Applying to college is stressful. In the midst of tests, papers, jobs and coming to terms with the beginning of adulthood, students have to plan their futures — a daunting task for any young adult.
Imagine if that task were complicated by a precarious citizenship status jeopardizing the education your future hinged on.
In September 2017, President Donald Trump announced that his administration would end Deferred Action for Childhood Arrivals (DACA) by March 5, 2018. Although we still have DACA, conversations about its termination serve as a constant reminder to 800,000 recipients that their opportunities in the United States could be withdrawn at any time.
The college application process for DACA students can be overwhelming and nuanced, and DACA students could benefit from specialized guidance when applying.

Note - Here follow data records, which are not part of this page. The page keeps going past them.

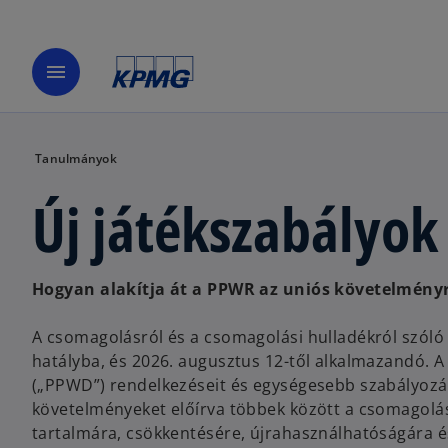
menu
Tanulmányok
Új játékszabályo
Hogyan alakítja át a PPWR az uniós követelmény
A csomagolásról és a csomagolási hulladékról szóló 
hatályba, és 2026. augusztus 12-től alkalmazandó. A 
(„PPWD”) rendelkezéseit és egységesebb szabályozás
követelményeket előírva többek között a csomagolás
tartalmára, csökkentésére, újrahasználhatóságára é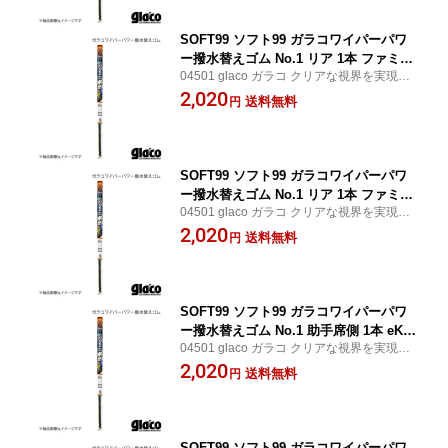
SOFT99 ソフト99 ガラコワイパーパワ
ー撥水替えゴム No.1 リア 1本 ファミリ
04501 glaco ガラコ クリアな視界を実現す
アバン #Y11 品番:04501 JAN:49757590
るガラコワイパー ワイパーを作動させるだ
2,020
45014
送料無料
円
けで簡単にフロントガラス面に撥水効果を
もたらす SOFT99/ソフト99
SOFT99 ソフト99 ガラコワイパーパワ
ー撥水替えゴム No.1 リア 1本 ファミリ
04501 glaco ガラコ クリアな視界を実現す
アバン #Y10 品番:04501 JAN:49757590
るガラコワイパー ワイパーを作動させるだ
2,020
45014
送料無料
円
けで簡単にフロントガラス面に撥水効果を
もたらす SOFT99/ソフト99
SOFT99 ソフト99 ガラコワイパーパワ
ー撥水替えゴム No.1 助手席側 1本 eKク
04501 glaco ガラコ クリアな視界を実現す
ロス B34W/B35W/B37W/B38W 品番:04
るガラコワイパー ワイパーを作動させるだ
2,020
501 JAN:4975759045014
送料無料
円
けで簡単にフロントガラス面に撥水効果を
もたらす SOFT99/ソフト99
SOFT99 ソフト99 ガラコワイパーパワ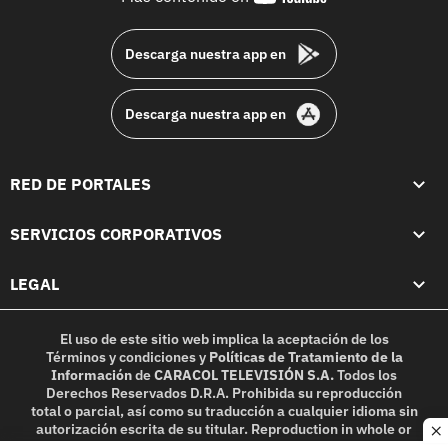
footer
Descarga nuestra app en
Descarga nuestra app en
RED DE PORTALES
SERVICIOS CORPORATIVOS
LEGAL
El uso de este sitio web implica la aceptación de los
Términos y condiciones
y
Políticas de Tratamiento de la
Información
de
CARACOL TELEVISIÓN S.A.
Todos los
Derechos Reservados D.R.A. Prohibida su reproducción
total o parcial, así como su traducción a cualquier idioma sin
autorización escrita de su titular. Reproduction in whole or
c
in part, or translation without written permission is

To meet this need, UT’s Office of Admissions should offer specialized information sessions to help students with DACA status complete their application to UT.
For José Martínez, a Plan II and economics freshman, a DACA status meant unequal opportunity during the college application process.
Although Martínez grew up in a supportive environment and attended a school that encouraged college attendance, he found himself navigating most of the application process by himself.
“Mostly you just have to self-learn,” Martínez said. “It can be confusing at times, but one of my goals was to make the process as less financially burdensome as possible for my parents, so I was willing to do whatever I could.”
According to Kendall Slagle, content strategist at the Office of the Executive Vice President and Provost, Texas state law mandates that universities refrain from asking students about their immigration status.
“All of our sessions provide information for any student, regardless of their immigration status, to learn about and apply to UT-Austin,” Slagle said in an email.
But the Admissions Council doesn’t need to ask students about their immigration status. Students can choose to attend specialized information sessions to ask questions related to their status.
The current generic information sessions are not enough to level the playing field for DACA students during application season. One of the many concerns that is not thoroughly addressed in those information sessions is applying for financial aid with DACA status.
“Finding scholarships was the biggest challenge,” Martínez said. “I can’t apply to a lot of them because I’m DACA. And not just through the University — there are a lot of outside scholarships that I could have done well in, but you have to be a citizen or at least a permanent resident.”
According to Martínez, UT offers helpful resources including non-resident specific scholarships. He recognizes that his supportive educational environment and consequent initiative are privileges that many DACA students don’t have. UT still has work to do to connect DACA students to available resources.
Information sessions are an effective way to share these resources. Prospective applicants attend them, eager to learn and embark on their higher education journeys. Events that encourage students to attend college should be catered to all students — not just citizens.
By offering such info sessions, UT would be supporting DACA students through the first major obstacle in their professional lives.
Dronamraju is a public health freshman from Dallas.